HACKER Q&A
📣 kfk

AWS is telling us using Python for ETL is an antipattern, true?


Me and my team happily use Python + Dask for various things, one of them is ETL jobs. Most of what we do with Python is reading data via ODBC drivers and bulk uploading it into AWS S3 and Redshift. Now AWS is telling our IT that this is an antipattern. It seems Glue or Talend would be the best practice. I am confused as to how is having version controlled Python code to do ETL an antipattern? I can read and manage code much better than UI's. I always thought of tools like Talend as good to haves, but not as necessary if you have a solid team that can do Python. What is your experience?


  👤 based2 Accepted Answer ✓
Did not know this ETL that produce GIFs by using Prefect calls: https://examples.dask.org/applications/prefect-etl.html

-> https://www.prefect.io/about/company


👤 ldng
Glue as in AWS Glue ? Of course they'll want you to buy in their solution. The guy is just trying to upsell you their product.

BTW, Talend uses an embedded Python for scripting purpose.

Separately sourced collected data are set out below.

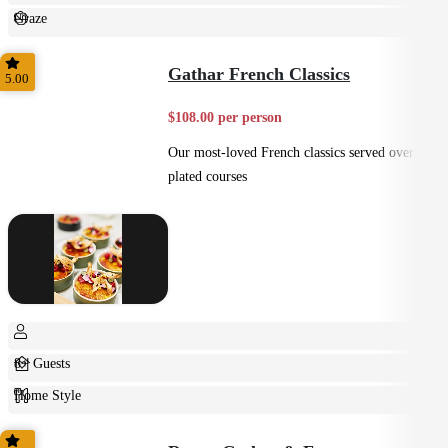
Graze
Casual
Gathar French Classics
5.00
$108.00 per person
Our most-loved French classics served over 3
plated courses
8+ Guests
Home Style
Plated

UI are good if you want to delegate the monitoring of the process to less qualified people. That is usually the case in big companies.


👤 brodouevencode
Are you sure it’s python specifically they are talking about? Glue does simplify a lot of that data moving for you, and probably what they are recommending.

👤 nunez
That sounds...incorrect. From my last exposure to Talend, what it was being used for could absolutely be done with Python

👤 gshdg
It’s quite common and not an anti pattern at all. Wtf, Amazon?